Altclas and colleagues and Drs. Castagnola and Viscoli have cited many of the disadvantages of selective quinolone prophylaxis, including colonization and subsequent infection by opportunistic yeasts; reduction in prophylactic efficacy associated with the increasing prevalence of quinolone-resistant microorganisms in many centers; and lack of consistent effect on such outcomes as febrile morbidity, infection-related mortality, and the pattern of prescribing parenteral antimicrobial agents. Despite these criticisms, a reduction in the incidence of infection with aerobic gram-negative bacilli has been the outcome most consistently shown in clinical trials. However, differences in mortality rates related to gram-negative infection have been harder to demonstrate because of the confounding bias of the highly effective parenteral regimens of antibacterial agents for gram-negative organisms now available. Limited experience suggests that successful prophylaxis can reduce the need for parenteral antibacterial therapy [1, 2]; however, larger, carefully designed, randomized, controlled clinical trials are required for validation.

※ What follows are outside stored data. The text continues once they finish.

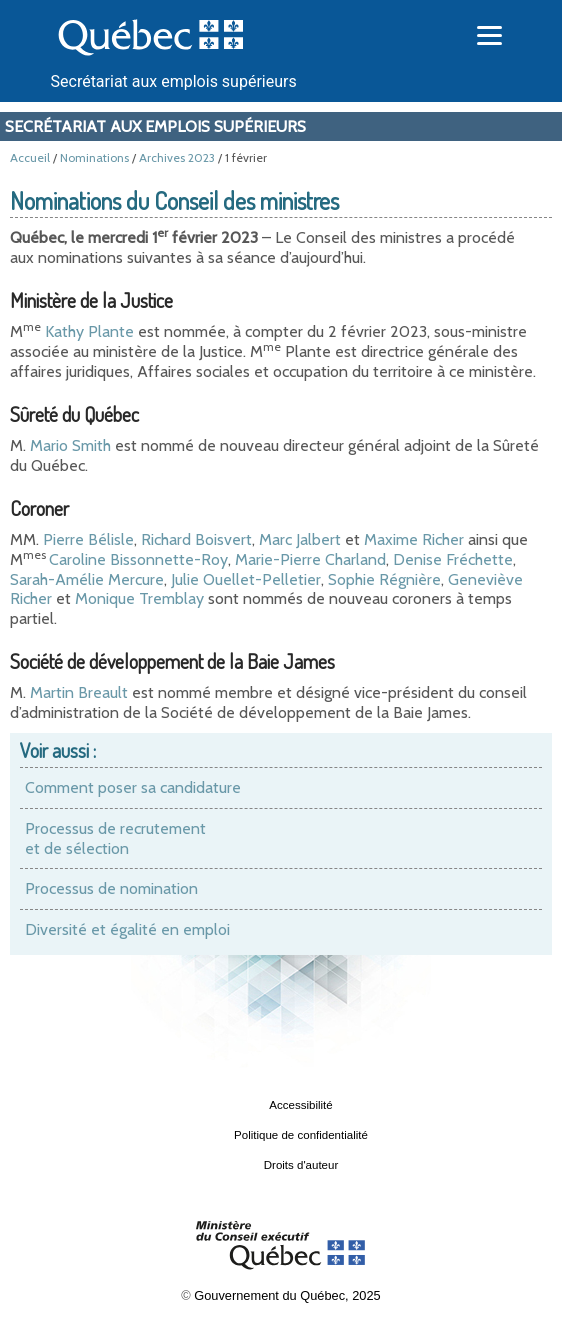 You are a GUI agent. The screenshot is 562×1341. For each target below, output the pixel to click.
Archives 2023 (177, 157)
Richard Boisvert (196, 539)
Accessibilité (300, 1105)
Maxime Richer (414, 539)
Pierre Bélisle (88, 539)
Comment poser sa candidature (133, 787)
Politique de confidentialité (301, 1135)
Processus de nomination (111, 888)
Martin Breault (79, 692)
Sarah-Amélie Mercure (87, 579)
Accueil (30, 157)
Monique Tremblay (139, 598)
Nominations (94, 157)
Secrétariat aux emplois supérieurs (174, 81)
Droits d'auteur (301, 1165)
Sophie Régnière (384, 579)
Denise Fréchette (453, 559)
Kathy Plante (89, 331)
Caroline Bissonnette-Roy (138, 559)
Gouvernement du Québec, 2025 (287, 1295)
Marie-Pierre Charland (310, 559)
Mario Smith (70, 445)
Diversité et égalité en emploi (127, 929)
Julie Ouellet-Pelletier (246, 579)
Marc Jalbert (300, 539)
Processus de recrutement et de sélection (115, 838)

Some investigators have interpreted the lack of effect on febrile morbidity as evidence of a transformation from microbiologically documented infectious episodes into unexplained fevers. Altclas and colleagues reject the provocative alternate hypothesis that some unexplained fevers may represent a process other than invasive bacterial infection. The pathogenesis may be related to the absorption of pyrogenic substances through intestinal epithelial surfaces damaged by cytotoxic therapy, an effect analogous to that seen with permeability probes such as lactulose [3]. The clinical demonstration that antibacterial therapy can be safely withheld or discontinued early in neutropenic patients with unexplained fevers would support this hypothesis [1, 2, 4]. Because unexplained fevers represent approximately 40% of febrile neutropenic episodes, a better understanding of the pathogenesis would improve our ability to identify patients most likely to benefit from antibacterial therapy.

Although it may be true that the disadvantages may offset the benefits accrued from a reduction in the rate of gram-negative and gram-positive infections, these arguments may not be relevant in all centers. Prophylaxis policies may be tailored for specific circumstances. For example, yeast colonization among patients receiving ofloxacin plus rifampin may not be an issue in centers where fluconazole antifungal prophylaxis is the policy. The prevalence of quinolone-resistant aerobic gram-negative bacilli may be low in centers that have restrictive policies for prescribing antimicrobial agents. We agree with Drs. Castagnola and Viscoli that quinolone-based prophylaxis should be restricted to patients in whom benefit has been demonstrated, including patients receiving remission-induction therapy for acute myelogenous leukemia or those undergoing hematopoetic stem cell transplantation.

Our experience suggests that selective quinolone-based prophylaxis strategies can be useful but are not applicable in all circumstances or in all centers. Accordingly, generalized statements for or against the use of these strategies still seem inappropriate.